Records provided:
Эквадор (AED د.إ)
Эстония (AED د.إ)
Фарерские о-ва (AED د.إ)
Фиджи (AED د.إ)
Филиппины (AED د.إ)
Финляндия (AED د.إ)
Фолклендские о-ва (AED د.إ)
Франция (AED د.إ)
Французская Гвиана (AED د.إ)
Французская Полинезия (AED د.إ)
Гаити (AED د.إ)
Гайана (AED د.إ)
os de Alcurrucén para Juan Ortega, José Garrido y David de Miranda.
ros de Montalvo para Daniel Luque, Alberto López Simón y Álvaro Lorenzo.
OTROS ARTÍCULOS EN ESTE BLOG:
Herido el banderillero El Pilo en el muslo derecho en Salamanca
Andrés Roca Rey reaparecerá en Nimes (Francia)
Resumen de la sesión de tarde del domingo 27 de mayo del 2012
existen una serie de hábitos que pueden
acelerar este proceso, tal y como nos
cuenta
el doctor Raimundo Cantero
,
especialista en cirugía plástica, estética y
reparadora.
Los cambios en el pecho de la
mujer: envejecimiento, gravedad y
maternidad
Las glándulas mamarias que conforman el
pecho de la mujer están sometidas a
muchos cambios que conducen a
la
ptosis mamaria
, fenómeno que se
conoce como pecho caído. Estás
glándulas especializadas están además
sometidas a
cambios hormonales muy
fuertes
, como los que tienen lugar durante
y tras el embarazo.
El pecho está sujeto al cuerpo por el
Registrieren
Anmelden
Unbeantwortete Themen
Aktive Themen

* * *

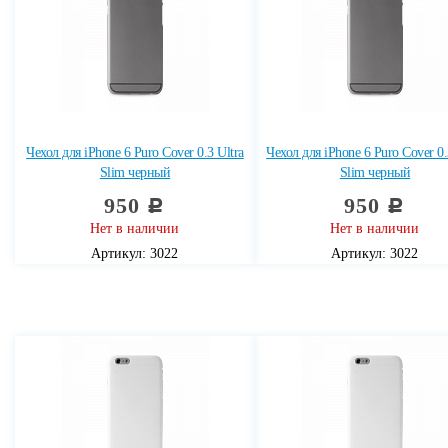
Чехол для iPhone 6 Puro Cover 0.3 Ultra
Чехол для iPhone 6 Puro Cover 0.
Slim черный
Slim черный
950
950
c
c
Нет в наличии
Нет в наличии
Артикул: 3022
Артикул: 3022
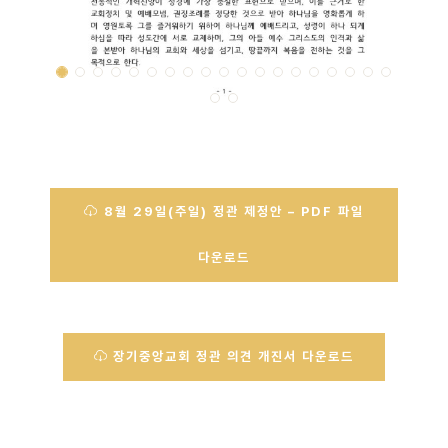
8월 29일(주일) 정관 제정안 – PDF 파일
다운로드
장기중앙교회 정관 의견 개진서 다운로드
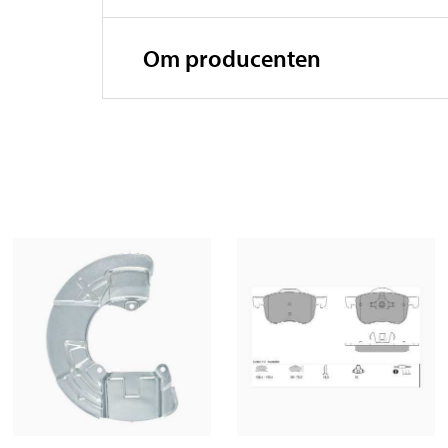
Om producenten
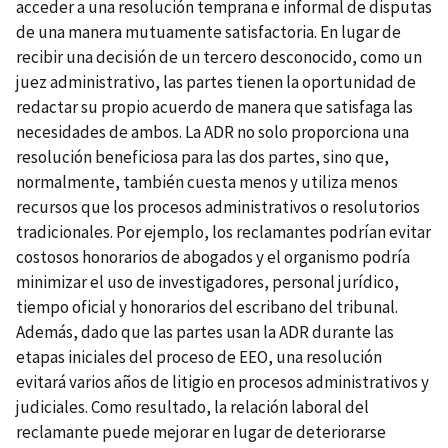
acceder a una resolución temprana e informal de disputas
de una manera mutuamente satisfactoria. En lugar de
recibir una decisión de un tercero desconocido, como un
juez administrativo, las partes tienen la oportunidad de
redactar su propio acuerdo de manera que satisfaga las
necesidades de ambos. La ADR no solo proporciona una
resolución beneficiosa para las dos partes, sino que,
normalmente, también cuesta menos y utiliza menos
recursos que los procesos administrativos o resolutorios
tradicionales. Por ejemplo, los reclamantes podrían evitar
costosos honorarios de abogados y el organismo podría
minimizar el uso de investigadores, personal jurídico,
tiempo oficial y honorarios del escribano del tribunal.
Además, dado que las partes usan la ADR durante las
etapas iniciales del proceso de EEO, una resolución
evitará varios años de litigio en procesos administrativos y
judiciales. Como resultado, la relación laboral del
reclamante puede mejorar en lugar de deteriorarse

...

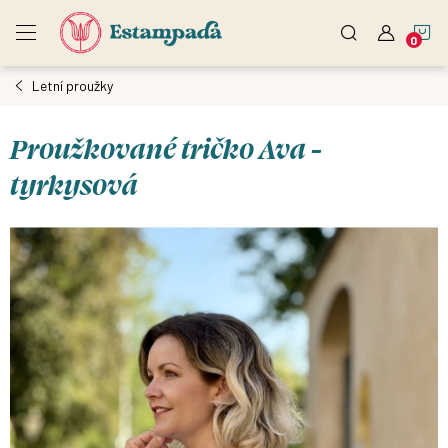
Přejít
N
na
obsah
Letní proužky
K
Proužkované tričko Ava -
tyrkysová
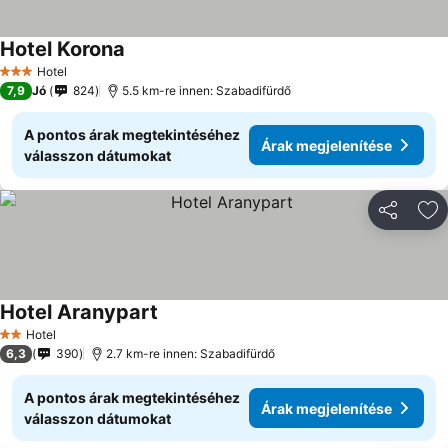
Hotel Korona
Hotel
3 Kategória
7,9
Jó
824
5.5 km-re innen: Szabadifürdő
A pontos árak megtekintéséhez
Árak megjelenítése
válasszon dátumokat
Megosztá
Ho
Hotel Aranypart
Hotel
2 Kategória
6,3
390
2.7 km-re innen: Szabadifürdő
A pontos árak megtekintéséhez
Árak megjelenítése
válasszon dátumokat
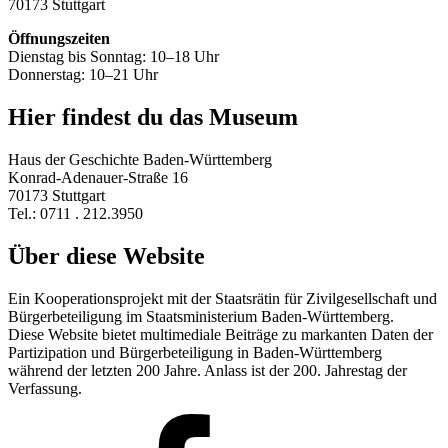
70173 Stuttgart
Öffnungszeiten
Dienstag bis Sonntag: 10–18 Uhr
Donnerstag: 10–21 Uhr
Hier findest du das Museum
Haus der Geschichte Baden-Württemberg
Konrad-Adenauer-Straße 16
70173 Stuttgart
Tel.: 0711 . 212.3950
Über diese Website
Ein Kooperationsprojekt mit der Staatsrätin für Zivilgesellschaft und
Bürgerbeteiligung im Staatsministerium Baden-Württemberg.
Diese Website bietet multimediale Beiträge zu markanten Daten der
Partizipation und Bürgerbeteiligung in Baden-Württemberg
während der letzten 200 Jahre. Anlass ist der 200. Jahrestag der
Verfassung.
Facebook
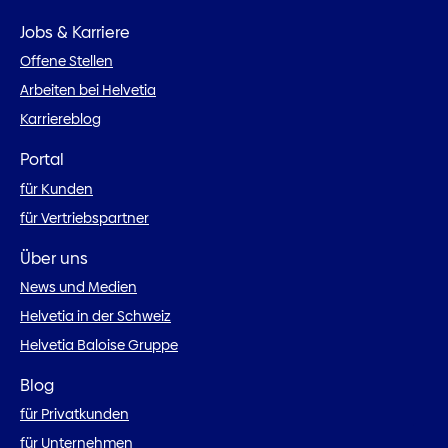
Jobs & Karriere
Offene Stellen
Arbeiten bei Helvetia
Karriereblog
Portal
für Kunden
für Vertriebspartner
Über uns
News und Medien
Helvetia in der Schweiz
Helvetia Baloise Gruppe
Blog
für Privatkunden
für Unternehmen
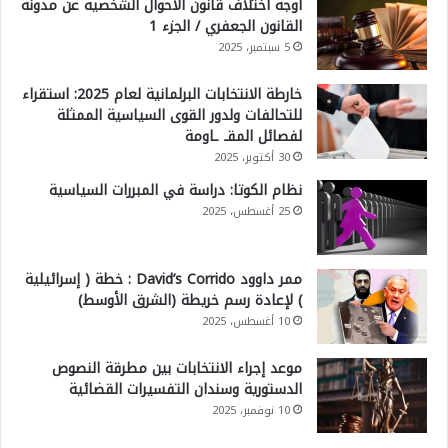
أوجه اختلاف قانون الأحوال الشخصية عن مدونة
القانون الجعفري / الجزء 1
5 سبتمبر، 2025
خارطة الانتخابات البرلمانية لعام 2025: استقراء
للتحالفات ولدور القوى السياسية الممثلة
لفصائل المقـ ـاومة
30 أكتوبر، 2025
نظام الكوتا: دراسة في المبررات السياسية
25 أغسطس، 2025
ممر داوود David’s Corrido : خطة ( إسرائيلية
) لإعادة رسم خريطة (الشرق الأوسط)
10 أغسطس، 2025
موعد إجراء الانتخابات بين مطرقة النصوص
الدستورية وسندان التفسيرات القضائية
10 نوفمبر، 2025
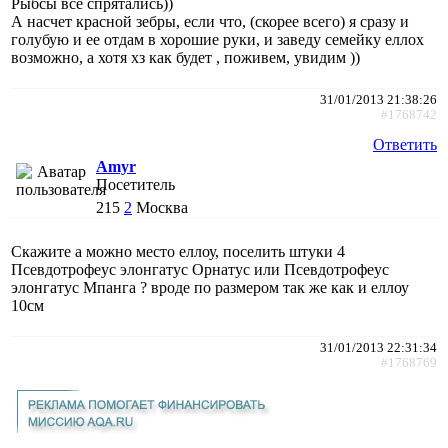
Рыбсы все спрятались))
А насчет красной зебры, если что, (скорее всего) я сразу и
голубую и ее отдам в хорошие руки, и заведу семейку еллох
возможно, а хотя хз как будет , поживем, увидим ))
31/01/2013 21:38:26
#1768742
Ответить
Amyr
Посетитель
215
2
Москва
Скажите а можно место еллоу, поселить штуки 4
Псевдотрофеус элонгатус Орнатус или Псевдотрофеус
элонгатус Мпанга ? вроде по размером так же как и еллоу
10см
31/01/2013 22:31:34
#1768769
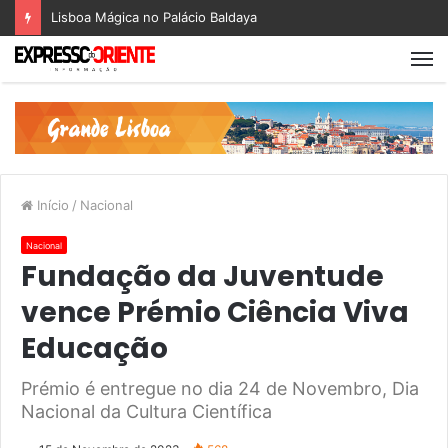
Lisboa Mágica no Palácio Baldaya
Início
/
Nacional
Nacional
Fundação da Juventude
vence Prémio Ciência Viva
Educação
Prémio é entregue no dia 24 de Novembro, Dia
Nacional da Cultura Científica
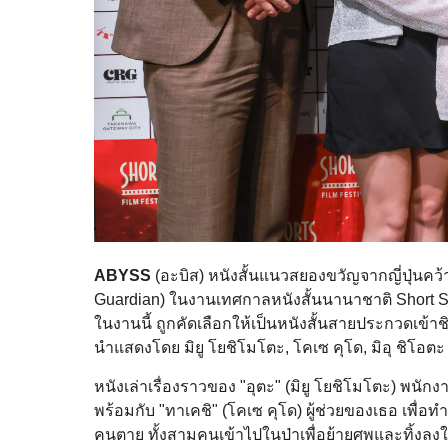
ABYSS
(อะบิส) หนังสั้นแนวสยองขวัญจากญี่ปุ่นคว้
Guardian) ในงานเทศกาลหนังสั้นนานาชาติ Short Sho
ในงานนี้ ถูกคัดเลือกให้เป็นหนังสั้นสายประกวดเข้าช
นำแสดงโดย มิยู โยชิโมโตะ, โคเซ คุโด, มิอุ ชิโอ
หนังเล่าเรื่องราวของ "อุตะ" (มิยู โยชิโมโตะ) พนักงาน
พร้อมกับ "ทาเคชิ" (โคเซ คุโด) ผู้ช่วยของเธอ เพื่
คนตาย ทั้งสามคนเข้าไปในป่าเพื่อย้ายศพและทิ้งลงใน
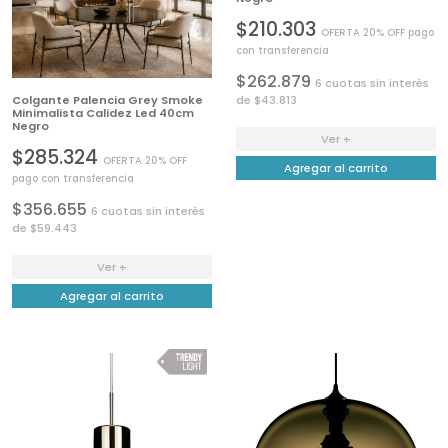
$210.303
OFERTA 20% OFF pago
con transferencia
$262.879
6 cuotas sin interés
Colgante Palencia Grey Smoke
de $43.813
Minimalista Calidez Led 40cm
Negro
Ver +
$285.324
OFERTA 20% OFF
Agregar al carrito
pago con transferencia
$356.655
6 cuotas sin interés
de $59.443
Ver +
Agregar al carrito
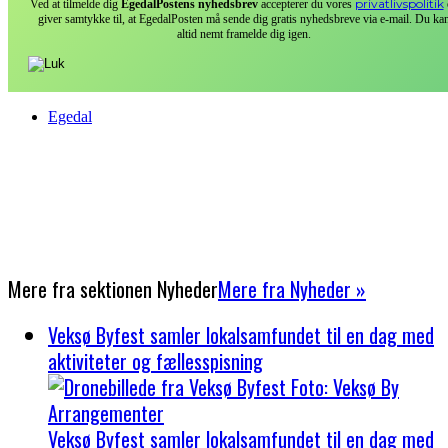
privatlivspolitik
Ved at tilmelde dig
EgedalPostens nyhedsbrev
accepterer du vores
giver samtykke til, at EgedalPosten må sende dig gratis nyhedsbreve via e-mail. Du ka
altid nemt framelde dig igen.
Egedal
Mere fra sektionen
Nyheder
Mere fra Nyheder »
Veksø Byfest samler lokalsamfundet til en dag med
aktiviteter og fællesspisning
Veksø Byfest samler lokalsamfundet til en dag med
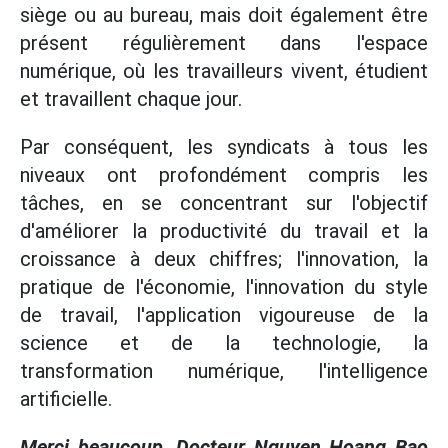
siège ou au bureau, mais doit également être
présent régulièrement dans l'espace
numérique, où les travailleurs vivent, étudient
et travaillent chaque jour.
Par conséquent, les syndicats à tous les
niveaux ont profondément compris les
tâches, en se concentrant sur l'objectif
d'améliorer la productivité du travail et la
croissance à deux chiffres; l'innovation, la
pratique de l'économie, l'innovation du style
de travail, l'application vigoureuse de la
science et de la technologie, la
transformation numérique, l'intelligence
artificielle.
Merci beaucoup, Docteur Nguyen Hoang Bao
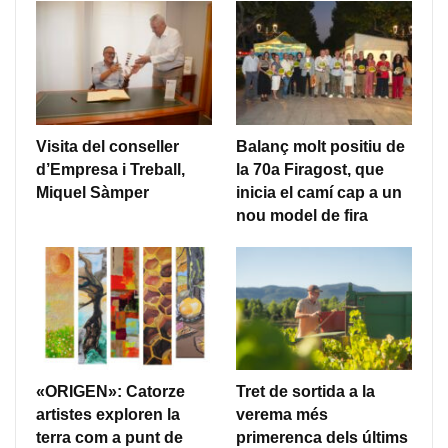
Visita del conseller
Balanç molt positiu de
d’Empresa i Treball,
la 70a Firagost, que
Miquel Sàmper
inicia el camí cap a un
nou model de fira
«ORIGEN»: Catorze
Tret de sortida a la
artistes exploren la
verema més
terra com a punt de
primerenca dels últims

Problem details: Please give an exact copy of the lines above, beginning with the line containing "y tras el embarazo." and running through the line containing "Aktive Themen", and of no other lines.

Your response:
y tras el embarazo.
El pecho está sujeto al cuerpo por el
Registrieren
Anmelden
Unbeantwortete Themen
Aktive Themen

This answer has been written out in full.